In Re RICO Madness

The Dread Pro-Se Kimberlin has filed a letter asking for permission to file a motion for reconsideration of Judge Hazel’s dismissal of the Ku Klux Klan Act claims in the Kimberlin v. The Universe, et al. RICO Madness.

Also, Aaron Walker, Lee Stranahan, Stacy McCain, and I have jointly filed a letter asking for permission to file a motion for sanctions against Kimberlin.

Our letter speaks for itself, and I do not plan to make any substantive public comments on the matters it covers until after the court has ruled on granting permission to file.

34 thoughts on “In Re RICO Madness

  1. Meanwhile, William has utterly lost his mind; responding to your motion in the state lulzsuit and writing demanding e-mails to the Carroll County SA, “prosecutor to defense attorney.” It was quite a tirade.

  2. Tough call on this one.

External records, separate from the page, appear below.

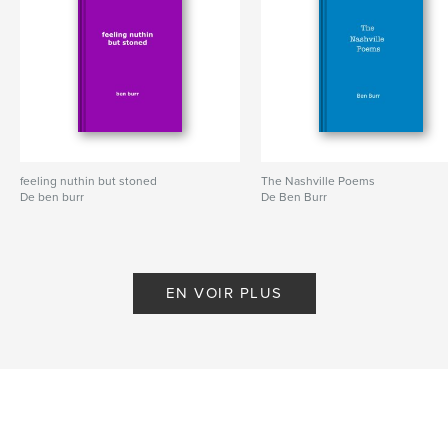
feeling nuthin but stoned
The Nashville Poems
De ben burr
De Ben Burr
EN VOIR PLUS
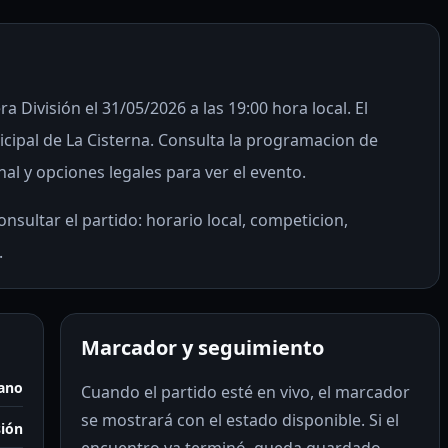
ra División el 31/05/2026 a las 19:00 hora local. El
ipal de La Cisterna. Consulta la programacion de
nal y opciones legales para ver el evento.
nsultar el partido: horario local, competicion,
.
Marcador y seguimiento
iano
Cuando el partido esté en vivo, el marcador
se mostrará con el estado disponible. Si el
sión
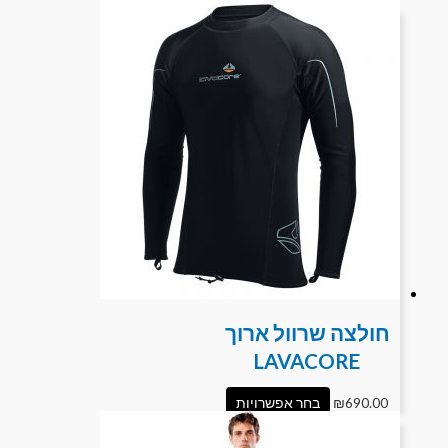
חולצה שרוול ארוך
LAVACORE
690.00
₪
בחר אפשרויות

If I were the judge, I’d grant both requests and hear what the parties have to say.

    Refusing the Plaintiff’s request to file a request for reconsideration could be an issue for appeal (assuming Kush v. Rutledge actually says what he purports it to say, which is probably not a safe assumption). And the court can easily refuse the request to reconsider.

    Concerning the defendant’s motion, the court had repeatedly warned the Plaintiff to follow the rules, and the Plaintiff continued to refuse to follow them. This warrants more than a strong warning. Again, the court can easily refuse to grant sanctions.

    On the other hand, I’m sure the judge has had enough of this case.

    • Even if the judge is sick of the case, he’s got another on his plate. Even if he didn’t, it’s his job (and in his long-term interest) to make sure the law is being followed – and the law was broken on multiple occasions right in front of his nose.

      • And the other case he’s got on his plate can easily become another and another and another and another. Or, he could avail himself of the opportunity to neuter the litigious little lecher. It was awfully nice of The Diddler to present Judge Hazel with such an object lesson in vexatious litigation.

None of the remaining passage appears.